Vierges des mers. Toutes seules. Tout 1e temps.
Vous c'est l'eau c'est l'eau. Qui vous sépare.
Et vous laisse à part.


Émue par tant de sensibilité, Marie ne regrettait pas les années d’attente de son bel amant. Blottie entre ses bras, ils contemplèrent cette terre d’accueil où le temps s’est arrêté. Arrêté pour eux. Arrêté pour son peuple qui l’habite. Vivre et laisser vivre. Aimer et se sentir aimer. Joseph expliqua aussi les motifs qu’ils l’eurent fait partir. Les raisons de sa fuite.
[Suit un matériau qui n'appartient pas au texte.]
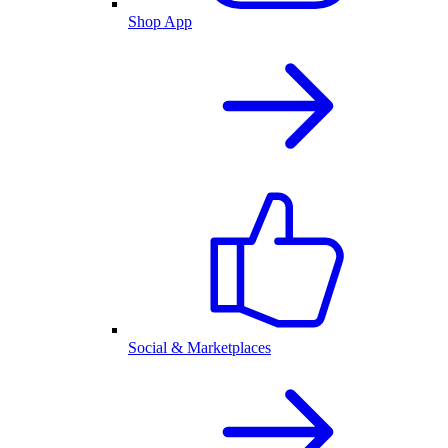
Shop App
Social & Marketplaces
Toujours partir. Jamais rester.

(Le chant de l’hélium de Marie-Jo Thério)
Je pense à où je veux aller.
Et à où j’ai déjà été.
Le lien commun de ces idées.
C’est que nulle part je ne veux rester.
Dunes de sable et murs de pierre.
Ne retiendront guère.
La goutte d’eau qui veut tomber.
Pour se jeter dans la mer.

Dans le calme de ces lieux. Reposer son corps épuisé par toutes les années. Prendre soin de sa Marie pour le temps qu’il lui reste. Voir grandir Joshua. Partager sa joie dans l’harmonie d’un peuple de la mer. Ainsi allait être sa vie désormais.